Exercise directions:
Which lines in the listing below contain "SDPP"? Copy each of them.

Source material:
##############################

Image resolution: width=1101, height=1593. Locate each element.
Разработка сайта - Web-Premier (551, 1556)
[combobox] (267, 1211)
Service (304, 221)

##############################

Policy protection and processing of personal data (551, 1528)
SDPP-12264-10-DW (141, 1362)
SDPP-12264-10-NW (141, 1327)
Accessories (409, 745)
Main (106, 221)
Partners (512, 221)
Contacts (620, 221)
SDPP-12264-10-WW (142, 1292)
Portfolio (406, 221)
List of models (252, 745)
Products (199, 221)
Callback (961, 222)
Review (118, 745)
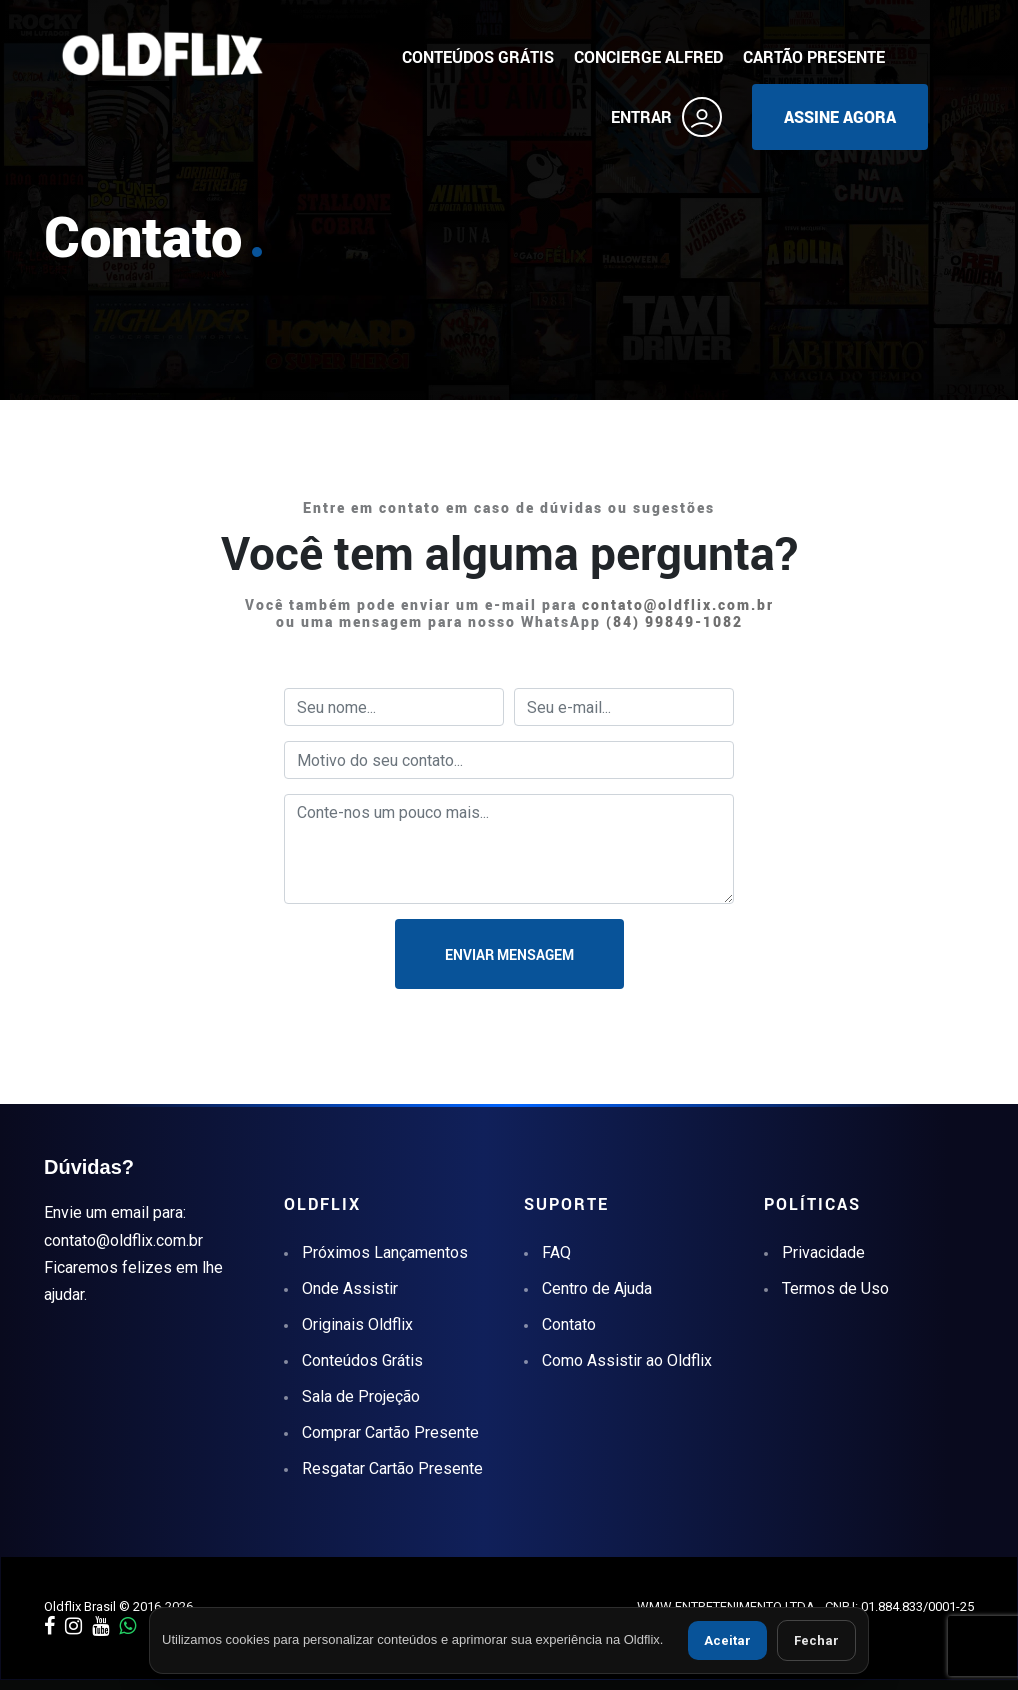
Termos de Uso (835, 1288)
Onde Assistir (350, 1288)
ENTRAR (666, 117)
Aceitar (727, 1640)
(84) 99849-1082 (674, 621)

##############################

Solution to this exercise:
SDPP-12264-10-DW (141, 1362)
SDPP-12264-10-NW (141, 1327)
SDPP-12264-10-WW (142, 1292)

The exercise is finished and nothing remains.